Se ainda houver inconsistências entre o que alegam os credores e esse último quadro de credores apresentado, os descontentes poderão apresentar impugnação, no prazo de até dez dias, a contar da publicação desse último quadro, mas esta será por meio judicial. Será criado um incidente processual aos autos da recuperação judicial em que irá se discutir sobre a habilitação/impugnação do crédito5-6. O comitê de credores, os credores, a recuperanda ou seus sócios, ou ainda o Ministério Público, têm legitimidade para ingressar com essa impugnação, conforme o art. 8° da LRF.7
II. A visão [passada] do STJ quanto a impugnação de crédito feita após os 10 dias
Como mencionamos acima, o credor descontente com o resultado lista de credores apresentada pelo AJ, após a fase administrativa, pode recorrer a impugnação/habilitação judicial para que conste do quadro de credores o valor que entende realmente lhe ser devido, desde que consiga levar a juízo a prova da constituição desse crédito.
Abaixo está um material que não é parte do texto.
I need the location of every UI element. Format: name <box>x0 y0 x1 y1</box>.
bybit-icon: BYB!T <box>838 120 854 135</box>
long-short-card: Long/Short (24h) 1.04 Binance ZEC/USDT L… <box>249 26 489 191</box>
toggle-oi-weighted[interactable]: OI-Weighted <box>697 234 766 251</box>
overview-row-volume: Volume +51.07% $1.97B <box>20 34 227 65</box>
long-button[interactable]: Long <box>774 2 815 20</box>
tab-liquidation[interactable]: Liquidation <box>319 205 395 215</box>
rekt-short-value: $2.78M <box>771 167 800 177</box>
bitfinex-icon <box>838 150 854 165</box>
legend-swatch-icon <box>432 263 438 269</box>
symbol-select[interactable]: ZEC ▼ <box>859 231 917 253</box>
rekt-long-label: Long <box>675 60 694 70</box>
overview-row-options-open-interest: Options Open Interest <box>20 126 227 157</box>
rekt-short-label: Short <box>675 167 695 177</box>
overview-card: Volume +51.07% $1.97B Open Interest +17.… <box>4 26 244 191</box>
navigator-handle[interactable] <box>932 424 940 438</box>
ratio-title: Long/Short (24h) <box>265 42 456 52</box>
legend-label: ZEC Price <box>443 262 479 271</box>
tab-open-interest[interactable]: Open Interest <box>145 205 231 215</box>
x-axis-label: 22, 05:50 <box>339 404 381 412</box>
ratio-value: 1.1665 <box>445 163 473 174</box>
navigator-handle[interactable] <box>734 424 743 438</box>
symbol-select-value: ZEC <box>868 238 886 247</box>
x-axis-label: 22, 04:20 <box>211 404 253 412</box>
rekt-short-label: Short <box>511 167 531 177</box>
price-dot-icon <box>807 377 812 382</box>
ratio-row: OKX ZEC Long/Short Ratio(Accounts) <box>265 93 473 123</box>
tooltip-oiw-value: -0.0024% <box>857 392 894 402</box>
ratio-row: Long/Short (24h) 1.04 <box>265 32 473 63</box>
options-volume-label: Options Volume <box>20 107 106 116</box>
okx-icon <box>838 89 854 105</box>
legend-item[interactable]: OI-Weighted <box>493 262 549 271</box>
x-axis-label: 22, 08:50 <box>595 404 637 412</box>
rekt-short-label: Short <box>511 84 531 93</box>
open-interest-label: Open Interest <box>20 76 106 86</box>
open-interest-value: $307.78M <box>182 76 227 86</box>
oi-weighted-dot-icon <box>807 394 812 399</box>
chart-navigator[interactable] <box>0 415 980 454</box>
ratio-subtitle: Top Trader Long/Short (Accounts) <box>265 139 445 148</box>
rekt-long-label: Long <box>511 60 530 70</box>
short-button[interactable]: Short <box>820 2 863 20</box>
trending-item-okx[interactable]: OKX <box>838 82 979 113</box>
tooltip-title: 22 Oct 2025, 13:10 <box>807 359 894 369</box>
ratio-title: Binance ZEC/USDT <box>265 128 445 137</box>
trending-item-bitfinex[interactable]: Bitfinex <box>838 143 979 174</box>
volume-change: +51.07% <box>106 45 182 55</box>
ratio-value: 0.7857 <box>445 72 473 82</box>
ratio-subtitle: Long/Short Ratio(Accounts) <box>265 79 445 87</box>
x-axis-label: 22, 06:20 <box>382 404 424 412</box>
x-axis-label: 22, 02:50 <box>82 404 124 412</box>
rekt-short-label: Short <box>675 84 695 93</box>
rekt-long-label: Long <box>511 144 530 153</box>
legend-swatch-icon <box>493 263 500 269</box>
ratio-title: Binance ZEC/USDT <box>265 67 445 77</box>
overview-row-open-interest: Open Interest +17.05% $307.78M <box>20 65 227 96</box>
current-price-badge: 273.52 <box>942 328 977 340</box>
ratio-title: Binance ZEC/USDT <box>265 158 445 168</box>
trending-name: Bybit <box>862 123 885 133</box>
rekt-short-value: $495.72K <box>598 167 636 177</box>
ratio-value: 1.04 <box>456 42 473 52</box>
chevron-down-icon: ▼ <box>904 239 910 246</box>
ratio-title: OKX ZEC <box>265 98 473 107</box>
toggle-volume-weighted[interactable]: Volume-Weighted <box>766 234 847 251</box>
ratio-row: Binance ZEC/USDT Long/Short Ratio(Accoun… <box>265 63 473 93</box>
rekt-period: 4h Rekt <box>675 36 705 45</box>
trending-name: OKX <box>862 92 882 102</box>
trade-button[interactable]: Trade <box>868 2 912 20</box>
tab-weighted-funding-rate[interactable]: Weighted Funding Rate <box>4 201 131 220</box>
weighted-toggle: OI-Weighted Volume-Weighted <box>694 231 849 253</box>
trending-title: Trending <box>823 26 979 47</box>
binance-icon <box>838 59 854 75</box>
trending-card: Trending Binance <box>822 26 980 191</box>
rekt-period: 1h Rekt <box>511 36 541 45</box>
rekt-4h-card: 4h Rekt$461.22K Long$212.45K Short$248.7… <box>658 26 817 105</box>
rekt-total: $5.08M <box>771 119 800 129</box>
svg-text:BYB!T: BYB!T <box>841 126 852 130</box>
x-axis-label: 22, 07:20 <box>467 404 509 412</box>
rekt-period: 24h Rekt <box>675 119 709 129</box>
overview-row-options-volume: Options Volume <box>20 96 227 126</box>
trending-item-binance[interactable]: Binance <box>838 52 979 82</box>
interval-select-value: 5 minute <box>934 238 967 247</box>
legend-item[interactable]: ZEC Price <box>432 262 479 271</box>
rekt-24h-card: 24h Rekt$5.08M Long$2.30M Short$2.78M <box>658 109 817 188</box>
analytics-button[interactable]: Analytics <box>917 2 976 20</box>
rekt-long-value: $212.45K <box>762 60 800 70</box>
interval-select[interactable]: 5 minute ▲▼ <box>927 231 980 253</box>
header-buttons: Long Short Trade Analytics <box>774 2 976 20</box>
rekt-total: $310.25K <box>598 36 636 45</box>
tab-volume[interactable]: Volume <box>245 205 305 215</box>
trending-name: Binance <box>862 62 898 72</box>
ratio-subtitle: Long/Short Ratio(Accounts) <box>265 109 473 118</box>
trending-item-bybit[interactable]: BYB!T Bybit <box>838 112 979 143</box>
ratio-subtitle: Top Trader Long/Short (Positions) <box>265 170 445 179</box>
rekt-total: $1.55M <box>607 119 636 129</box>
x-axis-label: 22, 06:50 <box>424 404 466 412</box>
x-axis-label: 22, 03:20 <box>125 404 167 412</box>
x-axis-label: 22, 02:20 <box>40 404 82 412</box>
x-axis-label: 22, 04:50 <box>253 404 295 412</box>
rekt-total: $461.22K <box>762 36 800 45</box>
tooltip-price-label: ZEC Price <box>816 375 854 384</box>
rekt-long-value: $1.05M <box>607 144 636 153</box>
O caput do art. 8° da LRE prevê um prazo diferente daquele da fase administrativa. Agora, ao invés de quinze dias, o credor terá apenas dez dias, o que, sublinha-se, novamente, são contados em dias corridos.
O art. 10 da LRE prevê que é possível que ocorra habilitações de crédito após o prazo de dez dias, mas, neste caso, será considerado um crédito retardatário. Isso significa que, apesar de o credor ter o direito de receber o valor dentro do processo recuperatório (ou falimentar), a qualidade de "crédito retardatário" implica em um crédito que perde o direito de votar na AGC.8
Até antes da lei 14.112/20, que passou a prever um regramento específico sobre as impugnações retardatárias, o STJ entendia que a falta de tratamento para a impugnação fora do prazo implicava a ela preclusão.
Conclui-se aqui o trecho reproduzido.